La realidad a veces te aplasta, piensa mientras intenta
meter unos centímetros la cintura de su vieja falda. Está sentada en una silla
de mimbre con los pies descalzos, sus zapatillas se calientan dentro del horno
de la cocina de carbón. Su vecina no para de repetirle que ya es demasiado
mayor para atender esa cocina, que un día le va a dar un susto. Ahora hay cosas
más fáciles y más limpias, María. Qué bobada, si cada una tiene un sitio en el
mundo sin duda éste es el suyo. Su cocina, menudo escenario para una vida.
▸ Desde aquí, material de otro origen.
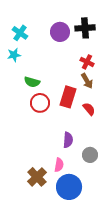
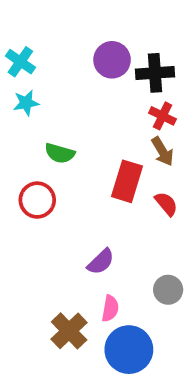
black cross: (85, 28) -> (155, 73), moved
cyan cross: (20, 33) -> (20, 62), moved
red circle: (40, 103) -> (37, 200), moved
purple semicircle: (68, 140) -> (101, 262), moved, turned 42

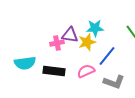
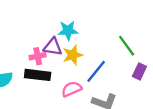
cyan star: (95, 28) -> (68, 30), moved
black rectangle: (54, 71) -> (38, 75), moved

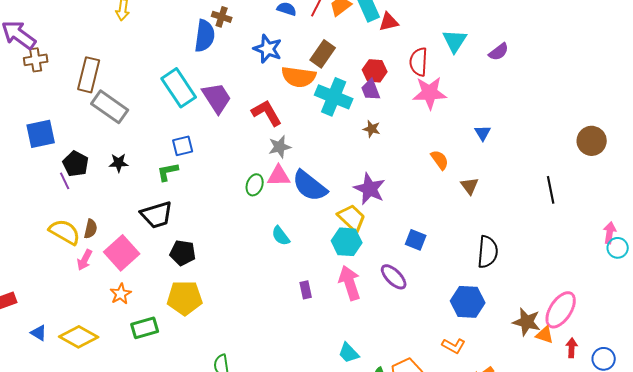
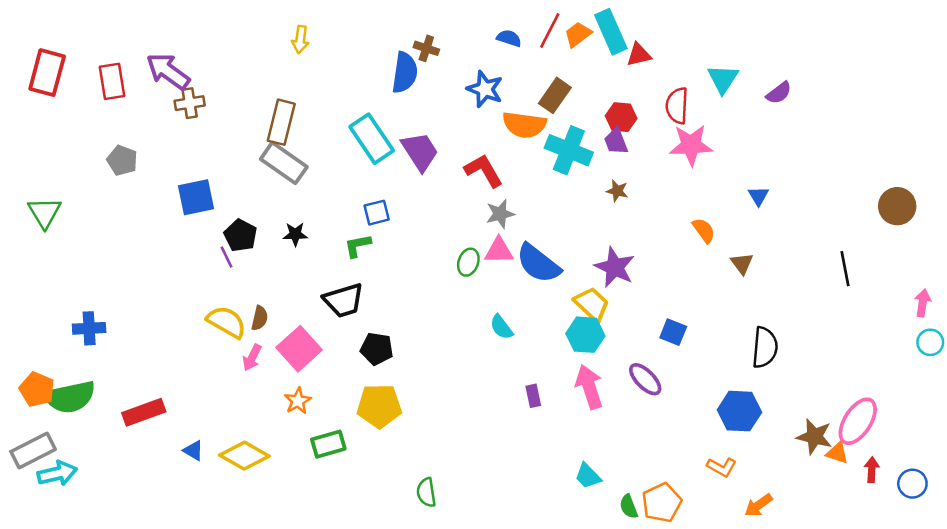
brown rectangle: (89, 75) -> (281, 122), moved
pink arrow: (610, 233) -> (923, 303), moved

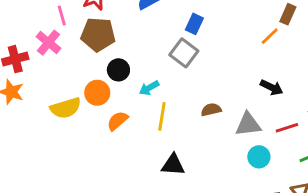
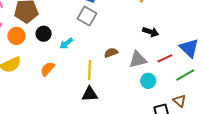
orange circle: (97, 93) -> (16, 36), moved
yellow line: (162, 116) -> (89, 70), moved

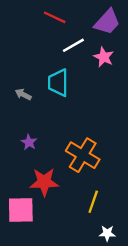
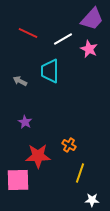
red line: (55, 17) -> (28, 33), moved
orange cross: (83, 155) -> (69, 145), moved, size x0.5

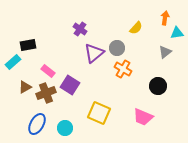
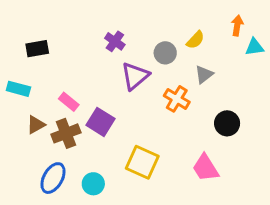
black rectangle: (28, 45) -> (37, 49), moved
gray circle: (117, 48) -> (165, 53), moved
gray triangle: (165, 52) -> (204, 74), moved
cyan rectangle: (13, 62) -> (18, 89), turned 56
pink trapezoid: (143, 117) -> (205, 168), turned 35

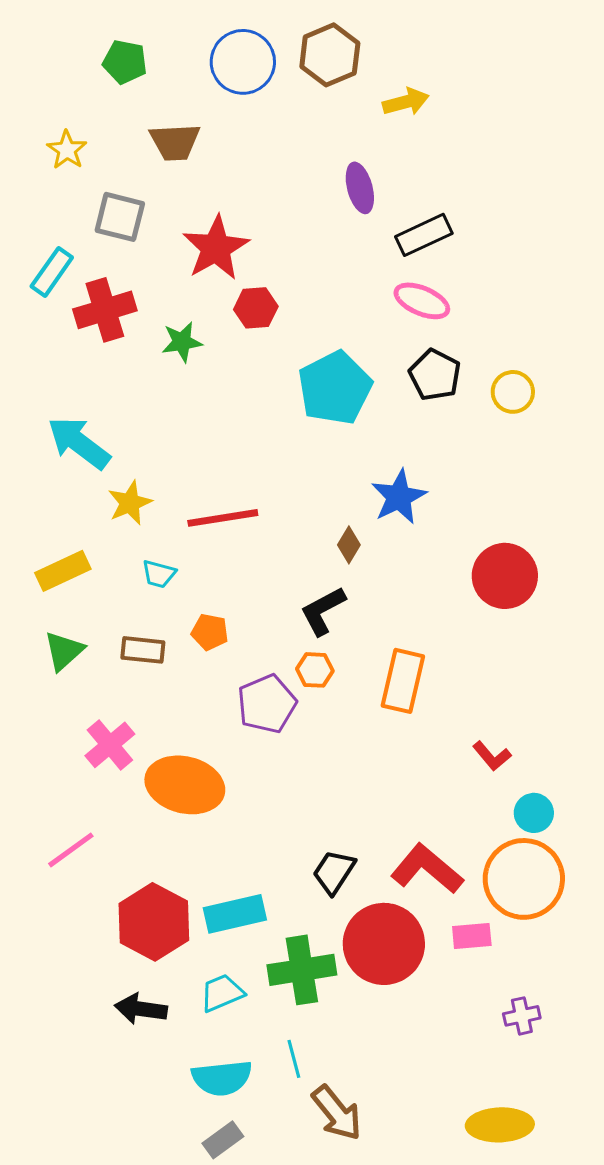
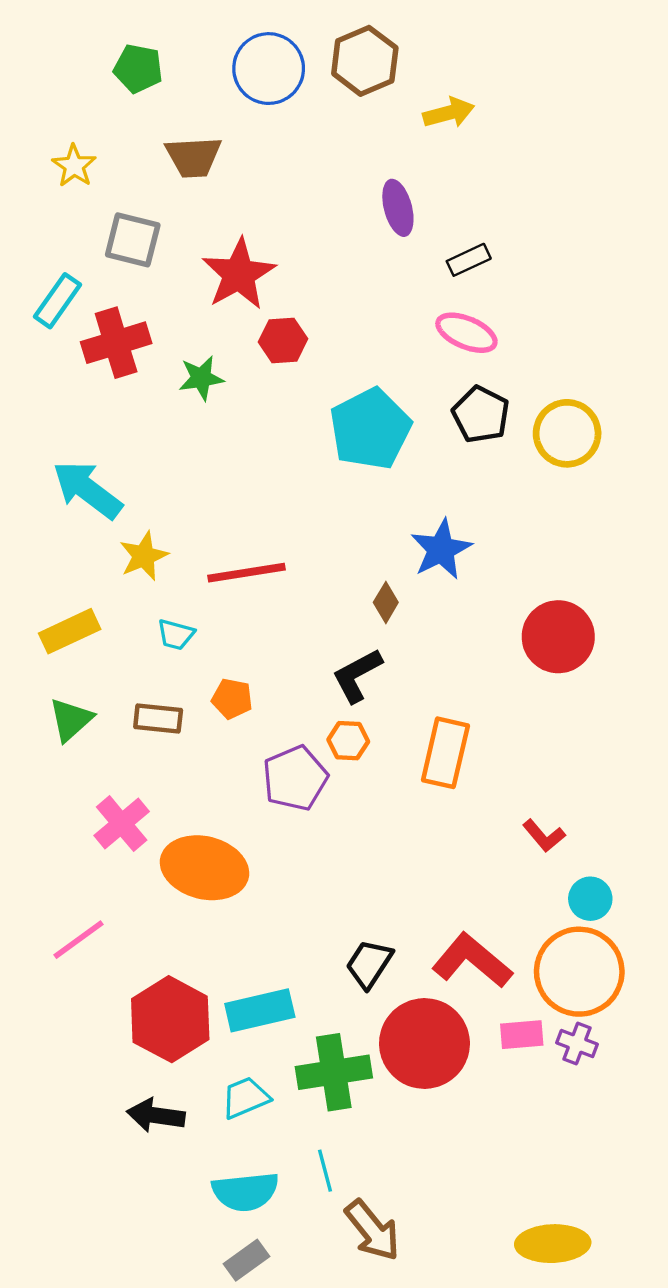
black rectangle: (424, 235) -> (469, 260), size x0.7
yellow circle: (513, 392) -> (567, 433), size x1.4
purple cross: (522, 1016) -> (577, 1044), moved, turned 33

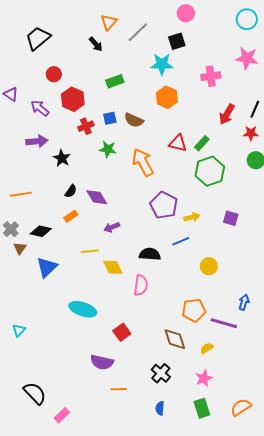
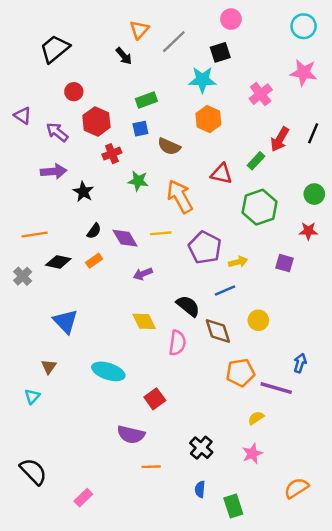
pink cross: (211, 76) -> (261, 94), turned -30
blue square: (110, 118) -> (140, 129), moved
red star: (251, 133) -> (308, 231), moved
green rectangle: (202, 143) -> (256, 161), moved
black diamond: (41, 231) -> (58, 262), moved
brown triangle: (20, 248) -> (49, 367), moved
yellow line: (90, 251) -> (161, 233), moved
black semicircle: (150, 254) -> (188, 306), turned 35
blue triangle: (47, 267) -> (65, 321), turned -30
brown diamond: (175, 339) -> (218, 331), moved
black semicircle: (35, 393) -> (33, 471), moved
green rectangle: (202, 408) -> (233, 506), moved

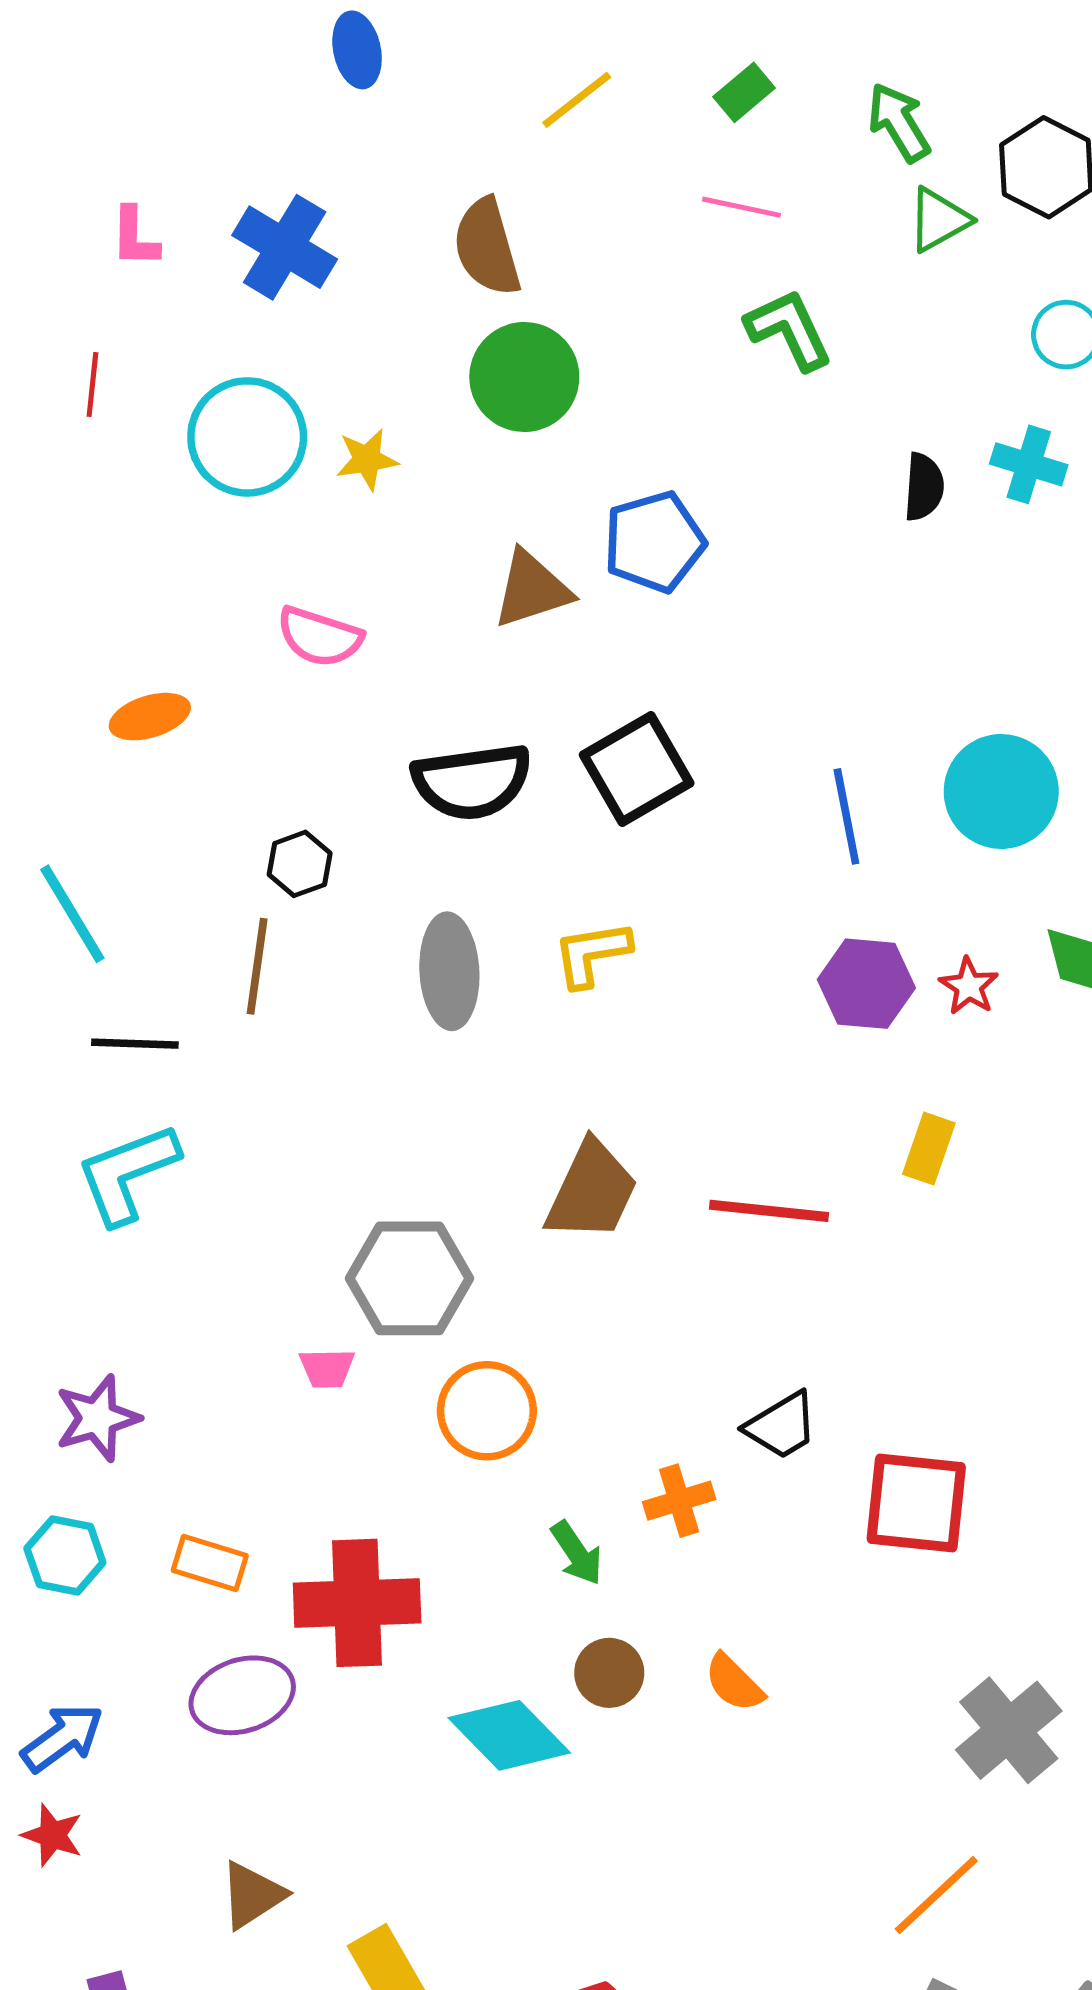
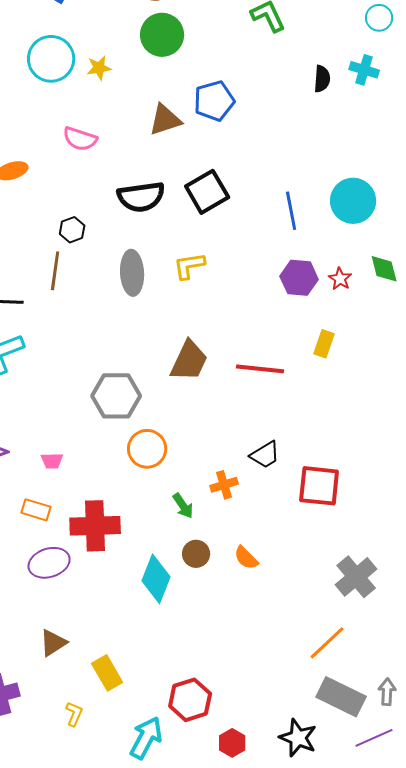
pink trapezoid: (327, 1368) -> (52, 461), moved
cyan diamond: (509, 1735) -> (156, 579), turned 66

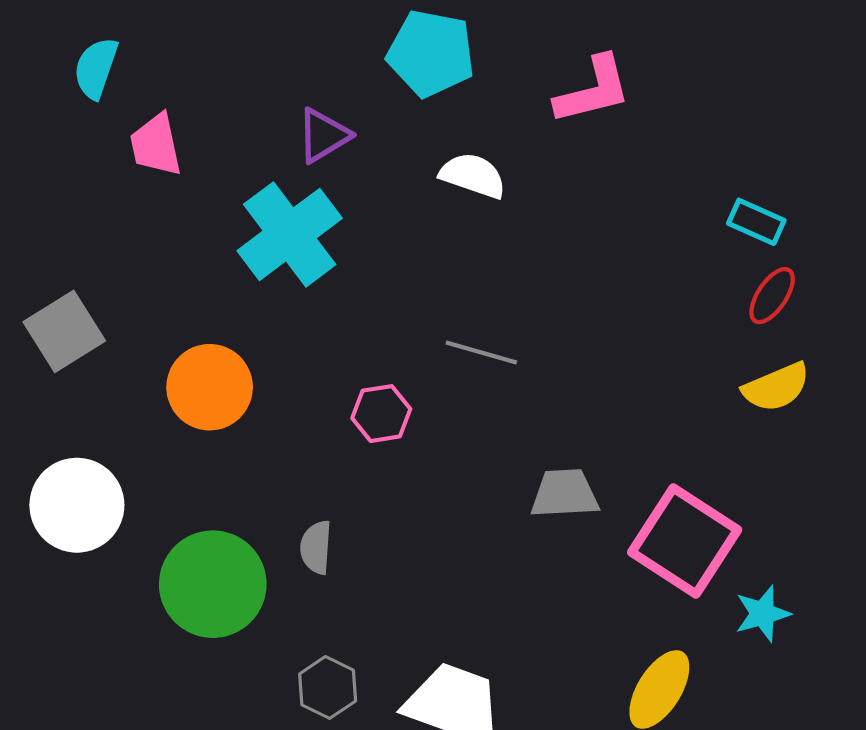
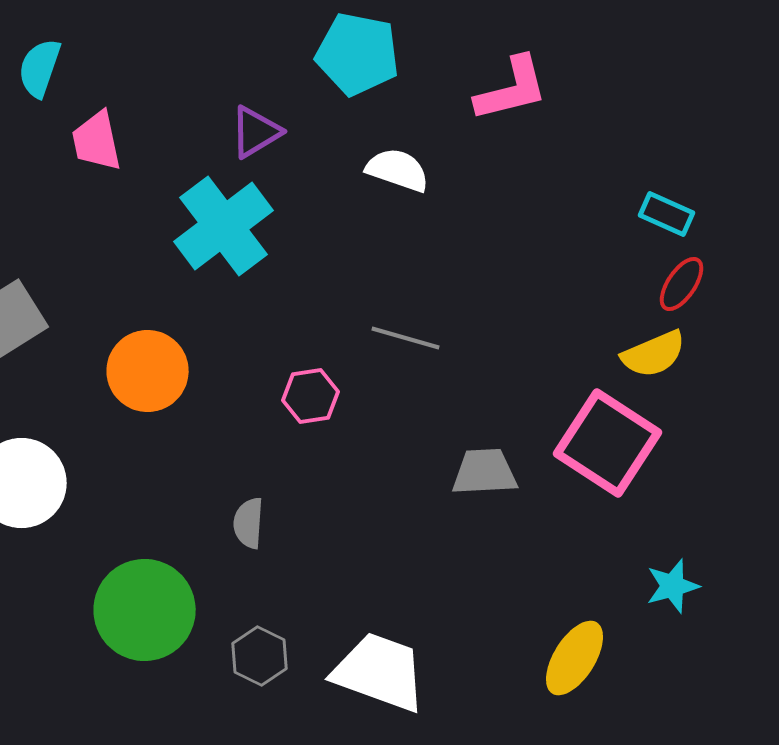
yellow semicircle: (776, 387) -> (654, 354), moved
pink square: (685, 541) -> (608, 443), moved
green circle: (213, 584) -> (145, 610), moved

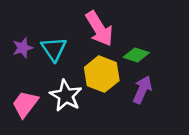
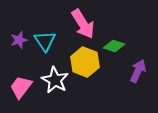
purple arrow: (142, 90) -> (138, 71), moved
Empieza a oler a goma quemada y se calza con placer las zapatillas, siempre
tiene los pies helados, cosa de la circulación dice el médico, con la edad
empeora. Vaya chollo esto de la edad, sonríe para sí, se la puede culpar de
todo. La mano le tiembla suavemente al intentar enhebrar la aguja y las gafas
se le deslizan hasta la punta de la nariz. Vivir para ver, si con quince
años me hubiese podido ver así me habría
tirado al río. Suelta una carcajada. Hay cosas que los años no le han podido
robar de momento.
Alza la vista para comprobar la hora y se levanta
sobresaltada, se le hace tarde.
Hace mucho que no se detiene a mirar la imagen que le
devuelve el espejo pero recuerda que era bonita, al menos eso decían. Aún
sonríe a menudo y sus ojos vidriosos recuperan el brillo de antes, de hace
mucho, cuando todavía no sabía nada, o casi nada. Cuando pensaba que su destino
sería casarse, como las demás. Atender la casa, a su marido, a sus hijos. No tenía
vocación religiosa, lo inevitable era el matrimonio, le parecía bien, ese tipo
de cosas no se cuestionan. Jesús era muy guapo, es cierto que sus entradas eran
demasiado prominentes para ser tan joven, seguramente acabaría calvo, pero era
alto y tenía un profundo hoyuelo en la
barbilla en el que cabía su meñique sin dificultad. Su familia tenía ganado
pero él entraría en la mina en unos meses, al cumplir los dieciocho. Entonces
se casarían. Su pecado fue dárselo todo tan pronto, le dijo su madre. Hay que
hacerse valer, ningún hombre quiere a una puta como esposa. Sólo fue una vez,
rápido y doloroso. A él le olía el aliento a vino y a tabaco y ella estaba
nerviosa y algo asustada. Hacía frío. Al mes siguiente no le bajó la regla. No
hay mucho más que decir. Nadie se casa con una embarazada, ninguna suegra
quiere material ya usado para su pequeño. Una mujer que metió la pata ha de
cargar con el fruto de su culpa. Si fuese viuda sería distinto, el matrimonio
legitima el sexo, estás obligada ante Dios a satisfacer las necesidades de tu
marido. Una viuda siempre es más respetable que una mujer que sucumbe a los
placeres carnales a destiempo. Se quedó sola, para su propia familia resultó
una vergüenza. Buscó un trabajo en el lavadero de la mina y más tarde en una
carnicería donde, a pesar de su edad, continúa ayudando cuando la necesitan.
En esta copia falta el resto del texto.